# oil problems



## Burn 17 (Dec 1, 2004)

is there there specific reson an 1985 720 shord bed pickup would start burning oil after the head gasket was replaced, never burned befor and now goes thro over a quart a month, well it is at 300,000 almost but it just started any advice would be nice hoping to sell and need to know whats wrong


----------



## Bror Jace (Apr 26, 2003)

With motor work that extensive, it could be a lot of things ... maybe the way the valvetrain went back together?

If they took apart the head to mill it, did the shop use all new valve seals when they put everything back together?

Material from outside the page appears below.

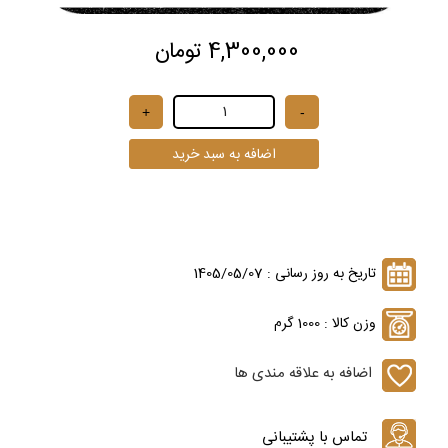
4,300,000 تومان
تاریخ به روز رسانی : 1405/05/07
وزن کالا : 1000 گرم
اضافه به علاقه مندی ها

Document it and see if it doesn't settle down after a few thousand miles.


----------



## SVP5TEN (Apr 27, 2004)

Burn 17 said:


> is there there specific reson an 1985 720 shord bed pickup would start burning oil after the head gasket was replaced, never burned befor and now goes thro over a quart a month, well it is at 300,000 almost but it just started any advice would be nice hoping to sell and need to know whats wrong


if the head gasket was just replaced and nothing else was replaced. id retorque the head bolts. im using your bottom end in my dime and i retorqued my head bolts at 50 ft lbs. you might want to double check for the naps-z head bolts. keep us updated.


----------



## Zen31ZR (Mar 24, 2004)

Simplest idea is that it probably got some junk in the rings while the head was off.


----------